Rating:
PG-13
House:
The Dark Arts
Ships:
Original Female Witch/Regulus Black
Characters:
Original Female Witch Regulus Black
Genres:
Drama Angst
Era:
Multiple Eras
Spoilers:
Half-Blood Prince Deadly Hallows (Through Ch. 36)
Stats:
Published: 12/12/2007
Updated: 12/12/2007
Words: 572
Chapters: 1
Hits: 219

Diary of a Dead Man

Ravenscroft

Story Summary:
The illusion of death is not always as concrete as one might think. Regulus was never dead, just thought to be. His return has shaken the worlds of everyone important to him. Sirius' feelings are unclear, though they were never very evident to begin with. He must set things right with his wife and a son he has never known. Most importantly however, he must try to stay alive, one can only narrowly miss death so many times.

Prologue

Chapter Summary:
Death. Pain. Nothingness.
Posted:
12/12/2007
Hits:
219


Death. Pain. Nothingness.

Death, for him, does not involve a light at the end of the tunnel. Death is pain and death is terror, death is the cold, clammy hands of its servants dragging him further and further into the murky, suffocating depths. Death is life being ripped from his lungs. Death is the great destroyer, the ultimate annihilator, and it takes great pleasure in its work as it crushes him, ruins him, makes him nothing.
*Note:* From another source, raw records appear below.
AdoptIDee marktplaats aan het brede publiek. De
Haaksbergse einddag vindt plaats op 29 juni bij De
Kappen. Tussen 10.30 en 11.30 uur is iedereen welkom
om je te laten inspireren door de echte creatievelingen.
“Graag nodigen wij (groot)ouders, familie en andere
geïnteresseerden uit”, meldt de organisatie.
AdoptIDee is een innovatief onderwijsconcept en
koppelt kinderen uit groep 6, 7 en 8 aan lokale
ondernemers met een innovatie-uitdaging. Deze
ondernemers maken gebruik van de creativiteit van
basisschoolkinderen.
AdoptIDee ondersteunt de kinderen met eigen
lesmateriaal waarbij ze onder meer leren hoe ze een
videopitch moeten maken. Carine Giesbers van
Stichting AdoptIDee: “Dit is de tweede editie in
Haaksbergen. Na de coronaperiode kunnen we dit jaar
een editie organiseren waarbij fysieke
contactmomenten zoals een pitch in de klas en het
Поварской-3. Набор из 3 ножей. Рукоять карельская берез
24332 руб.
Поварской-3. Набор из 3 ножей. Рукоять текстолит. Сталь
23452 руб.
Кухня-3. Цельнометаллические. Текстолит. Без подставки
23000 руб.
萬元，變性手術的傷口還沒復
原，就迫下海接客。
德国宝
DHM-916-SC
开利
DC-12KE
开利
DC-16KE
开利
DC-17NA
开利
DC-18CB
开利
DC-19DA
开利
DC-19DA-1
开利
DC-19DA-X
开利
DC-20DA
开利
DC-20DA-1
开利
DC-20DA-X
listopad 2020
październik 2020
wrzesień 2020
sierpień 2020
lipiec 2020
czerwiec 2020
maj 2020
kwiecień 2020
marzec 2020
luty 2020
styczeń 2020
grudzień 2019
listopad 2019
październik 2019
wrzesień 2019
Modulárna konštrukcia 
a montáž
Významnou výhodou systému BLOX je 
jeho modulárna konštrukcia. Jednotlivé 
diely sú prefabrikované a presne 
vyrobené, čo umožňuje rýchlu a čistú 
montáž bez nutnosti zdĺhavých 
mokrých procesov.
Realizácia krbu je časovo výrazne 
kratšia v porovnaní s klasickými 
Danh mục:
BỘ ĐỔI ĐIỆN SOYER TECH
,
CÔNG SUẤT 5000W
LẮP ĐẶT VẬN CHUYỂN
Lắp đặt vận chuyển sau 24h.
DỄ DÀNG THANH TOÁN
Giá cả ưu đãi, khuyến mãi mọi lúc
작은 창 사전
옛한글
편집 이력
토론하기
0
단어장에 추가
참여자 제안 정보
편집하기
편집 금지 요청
His only comfort is that at least he knows now that he was more than nothing before.

The sharp, sudden numbing of his pain brings no relief, for instead it brings the knowledge that the end is closer yet and though he knows that there was never another way, and though his life was never a good or a pleasant one, he dreads to lose the few treasures that he had, he fears the choking grip of the solemn hour as it drains him... of everything. Not since he was a child, since before he started school, has he been so terrified of the loneliness. Of being alone.

Through the bleariness of horror, the preoccupation of pain, he manages to realize that he can no longer see. He can no longer hear. He can no longer move, or make a sound. It is difficult to think at all. And some time later, even the pain disappears and he ceases to feel anything but cold.
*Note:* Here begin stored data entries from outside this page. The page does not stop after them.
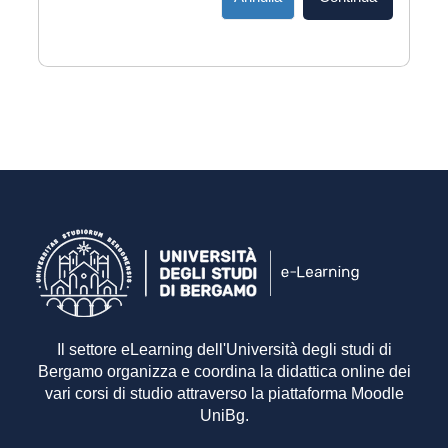
Il settore eLearning dell'Università degli studi di
Bergamo organizza e coordina la didattica online dei
vari corsi di studio attraverso la piattaforma Moodle
UniBg.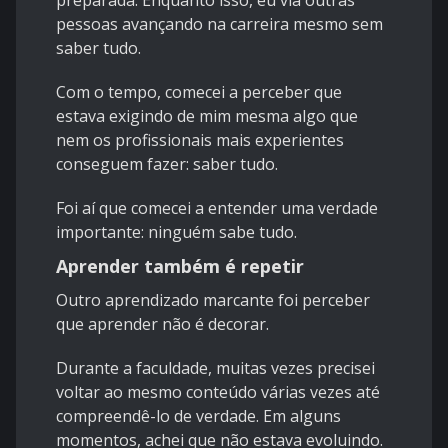
preparada. Enquanto isso, eu via outras
pessoas avançando na carreira mesmo sem
saber tudo.
Com o tempo, comecei a perceber que
estava exigindo de mim mesma algo que
nem os profissionais mais experientes
conseguem fazer: saber tudo.
Foi aí que comecei a entender uma verdade
importante: ninguém sabe tudo.
Aprender também é repetir
Outro aprendizado marcante foi perceber
que aprender não é decorar.
Durante a faculdade, muitas vezes precisei
voltar ao mesmo conteúdo várias vezes até
compreendê-lo de verdade. Em alguns
momentos, achei que não estava evoluindo.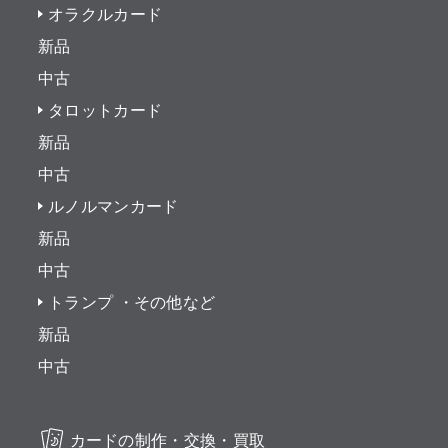
オラクルカード
新品
中古
タロットカード
新品
中古
ルノルマンカード
新品
中古
トランプ ・その他など
新品
中古
カードの制作・交換・買取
A second goes by and he thinks it is a year. But the important thing is that he has come to understand that this is death.

No more pain. No more terror. No more Regulus Black.

A few memories.

"Please, Sirius," the young boy begged, his face pale and his limbs frozen. "Please, don't."
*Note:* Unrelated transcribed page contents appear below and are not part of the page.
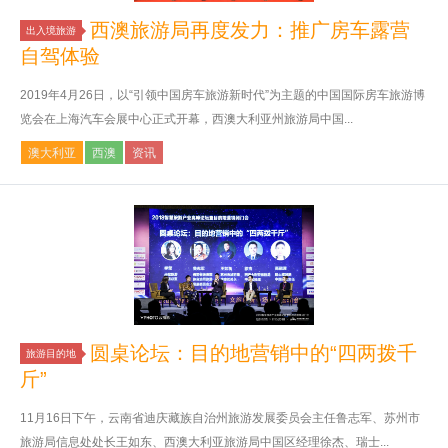
西澳旅游局再度发力：推广房车露营
出入境旅游
自驾体验
2019年4月26日，以“引领中国房车旅游新时代”为主题的中国国际房车旅游博
览会在上海汽车会展中心正式开幕，西澳大利亚州旅游局中国...
澳大利亚
西澳
资讯
圆桌论坛：目的地营销中的“四两拨千
旅游目的地
斤”
11月16日下午，云南省迪庆藏族自治州旅游发展委员会主任鲁志军、苏州市
旅游局信息处处长王如东、西澳大利亚旅游局中国区经理徐杰、瑞士...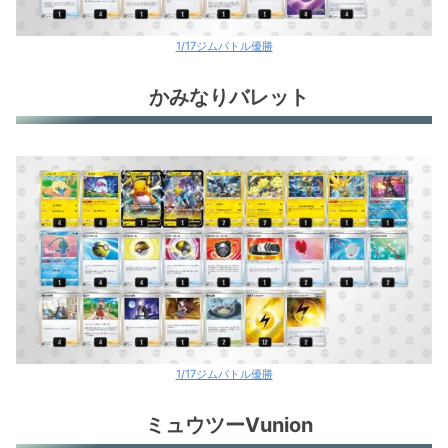
1/17ジムバトル優勝
かみなりバレット
1/17ジムバトル優勝
ミュウツーVunion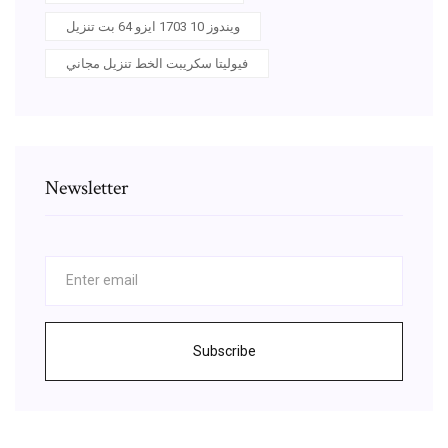
ويندوز 10 1703 ايزو 64 بت تنزيل
فيوليتا سكريبت الخط تنزيل مجاني
Newsletter
Subscribe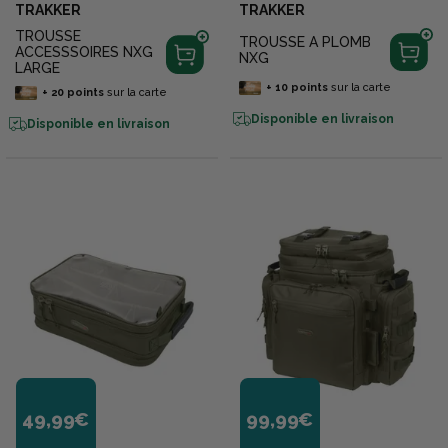
TRAKKER
TRAKKER
TROUSSE
TROUSSE A PLOMB
ACCESSSOIRES NXG
NXG
LARGE
+
10
points
sur la carte
+
20
points
sur la carte
Disponible en livraison
Disponible en livraison
49,99€
99,99€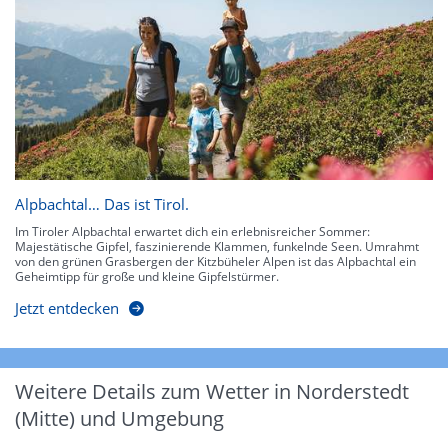
Alpbachtal… Das ist Tirol.
Im Tiroler Alpbachtal erwartet dich ein erlebnisreicher Sommer:
Majestätische Gipfel, faszinierende Klammen, funkelnde Seen. Umrahmt
von den grünen Grasbergen der Kitzbüheler Alpen ist das Alpbachtal ein
Geheimtipp für große und kleine Gipfelstürmer.
Jetzt entdecken
Weitere Details zum Wetter in Norderstedt
(Mitte) und Umgebung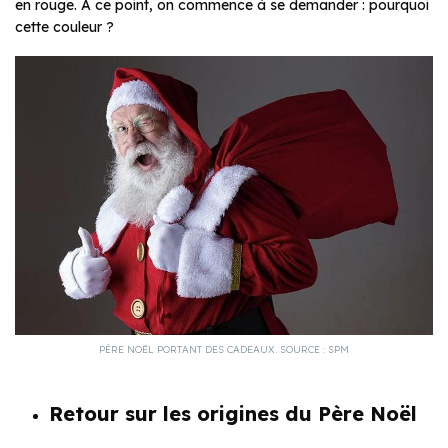
en rouge. À ce point, on commence à se demander : pourquoi
cette couleur ?
PÈRE NOËL PORTANT DES CADEAUX. SOURCE : SPM
Retour sur les origines du Père Noël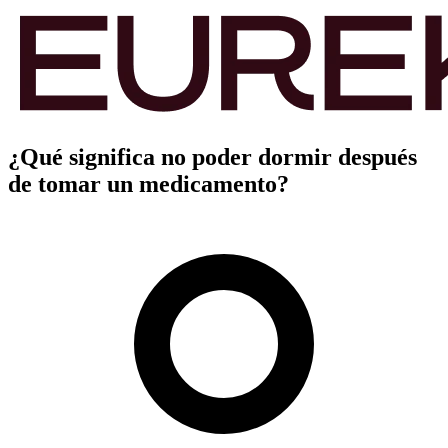
¿Qué significa no poder dormir después
de tomar un medicamento?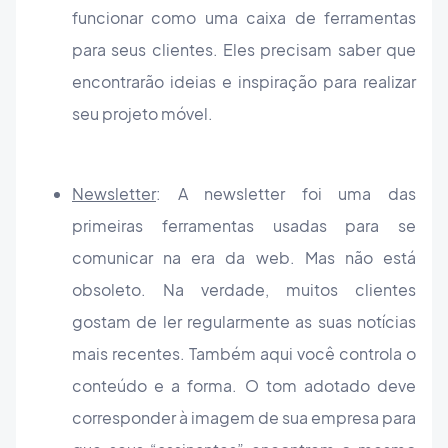
funcionar como uma caixa de ferramentas
para seus clientes. Eles precisam saber que
encontrarão ideias e inspiração para realizar
seu projeto móvel.
Newsletter
: A newsletter foi uma das
primeiras ferramentas usadas para se
comunicar na era da web. Mas não está
obsoleto. Na verdade, muitos clientes
gostam de ler regularmente as suas notícias
mais recentes. Também aqui você controla o
conteúdo e a forma. O tom adotado deve
corresponder à imagem de sua empresa para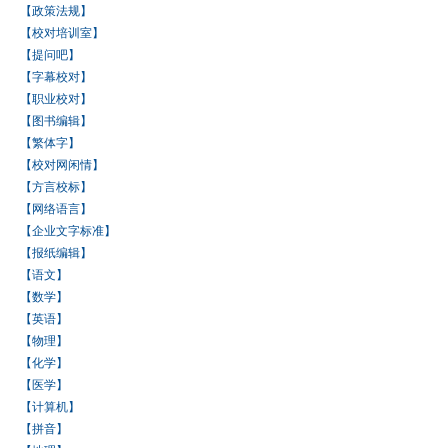
【政策法规】
【校对培训室】
【提问吧】
【字幕校对】
【职业校对】
【图书编辑】
【繁体字】
【校对网闲情】
【方言校标】
【网络语言】
【企业文字标准】
【报纸编辑】
【语文】
【数学】
【英语】
【物理】
【化学】
【医学】
【计算机】
【拼音】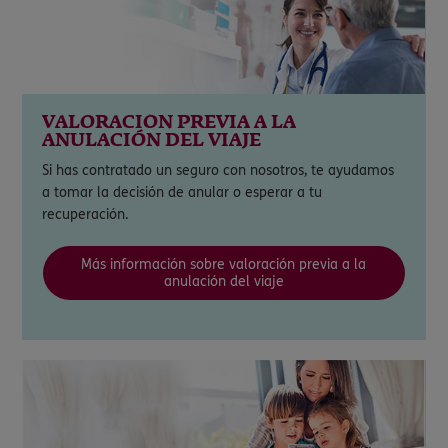
VALORACIÓN PREVIA A LA
ANULACIÓN DEL VIAJE
Si has contratado un seguro con nosotros, te ayudamos
a tomar la decisión de anular o esperar a tu
recuperación.
Más información sobre valoración previa a la
anulación del viaje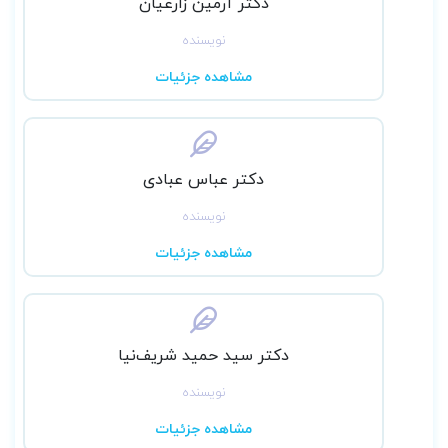
دکتر آرمین زارعیان
نویسنده
مشاهده جزئیات
دکتر عباس عبادی
نویسنده
مشاهده جزئیات
دکتر سید حمید شریف‌نیا
نویسنده
مشاهده جزئیات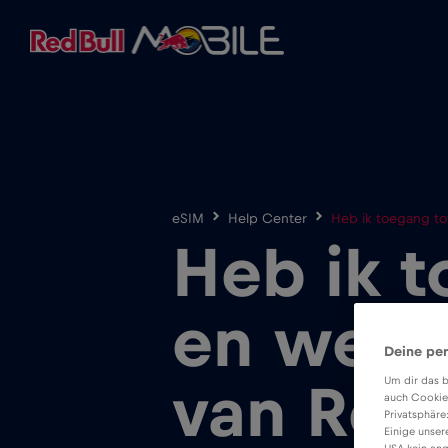
eSIM
Help Center
Heb ik toegang to
Heb ik t
en webs
Deine per
Um dir das b
van Red
auch Cookie
Privatsphäre
Einige unser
His older brother laughed. "Slytherins are all cowards," he taunted and feinted with the spider once more. It was large, unnaturally large, and proof that Sirius had been practicing his spellwork again. At least he had not been practicing it on Regulus this time, but the child couldn't help but sympathize with the poor, terrified spider, having been through much the same experience barely a week before. It was fear for the spider that petrified him, not of it as Sirius assumed, but how was he to explain this to someone as bitter and brutish as his brother? Regulus never tried to explain anything to Sirius anymore.

"I'm not a Slytherin yet," he reminded him instead and Sirius hesitated for the longest of moments.

"You will be this September," he said finally, decisively. "A sneaky little coward like you couldn't go anywhere else." Regulus accepted this statement without question. He was a sneaky little coward and this September he would become a Slytherin as well. Sirius often said so and Sirius was always right. But if he had looked a little harder, he might have noticed that his brother's resolve appeared to have been shattered. "Never mind," he muttered, and then something about boring old spiders and pesky brothers. The spider landed at Regulus' feet and the boy quickly retrieved it. For a moment he stood with indecision, balancing the advantages and disadvantages of releasing the spider as it was or having his mother fix it first, and landing Sirius in even more trouble. Then he clasped it a bit more tightly and hurried down the corridor in the opposite direction of Sirius' receding figure. The spider won.